His admission lands heavy, the truth of it seeping into the cement floors beneath our feet. People watch him, their confusion about the reason and direction of his speech still clearly written across their faces, but still they hang on to every word he says.
He draws in a slow breath as he scans the crowd.
“I let their expectations influence me. The fear of failing this pack, of not living up to what they thought I should be, it weakened me. Made me become an Alpha I didn’t recognize or respect—made me choose wrong, again and again, and I can never take some of those decisions back. ”
His eyes find mine across the room. The weight of his gaze hits like a blow to the sternum and a slow, deliberate caress down my spine all at once.
He holds me there, long enough for my pulse to falter and my wolf to stir, before turning away to Cathal—whose face has turned the color of a raw chuck roast—and then flicks briefly to Talis.
Ren doesn’t even bother attempting to hide the repulsion on his face when he looks at her this time.
To her credit, she doesn’t bolt, though I can see the tremor in her body from here.
Her fingers twist the hem of her pale blue dress, knuckles whitening.
Her posture screams that she’s caught between dismay and denial.
She has to realize by now that this isn’t going to be the fairytale ending she’s been dreaming about since puberty or scribbling about in her color-coded manifesto—oops, I mean diary.
Rennick continues. “Our omegas began to vanish—your daughters, your sisters, your friends— and suddenly I wasn’t just afraid of failing you.
I had proof of it, written in blood. I was then offered a solution.
And even when every part of me warned against it, I agreed to the bargain.

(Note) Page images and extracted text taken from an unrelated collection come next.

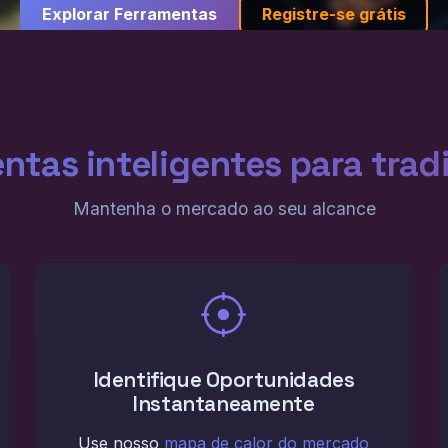
Explorar Ferramentas
Registre-se grátis
ntas inteligentes para tradi
Mantenha o mercado ao seu alcance
Identifique Oportunidades
Instantaneamente
Use nosso
mapa de calor do mercado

I thought I was being noble. Thought I was sacrificing only myself—my future, my happiness—for the safety of my people.
And I probably would have kept forcing myself to believe that lie.
” He hesitates, gaze cutting back to me and staying there.
Something raw flickering in the space between us. “But then Noa Alderwood came back.”
The shift in the room is instant.
As if choreographed, they turn as one. A hundred or so pairs of eyes land on me. My stomach drops so fast I’m pretty sure it leaves my body behind completely in its hasty escape. I start to shake, my bones rattling.
The hands gripping my upper arms slide down until Seren and Siggy each take one of mine, fingers tightening in grounding solidarity as the world around me starts to tilt.
Holy shit, this can’t… Is this really happening?
People have started to murmur to each other, words coming fast and low as they split their attention between Rennick and me.
He doesn’t flinch, doesn’t stumble. His commanding voice just cuts clean through the whispered speculations and outward astonishment.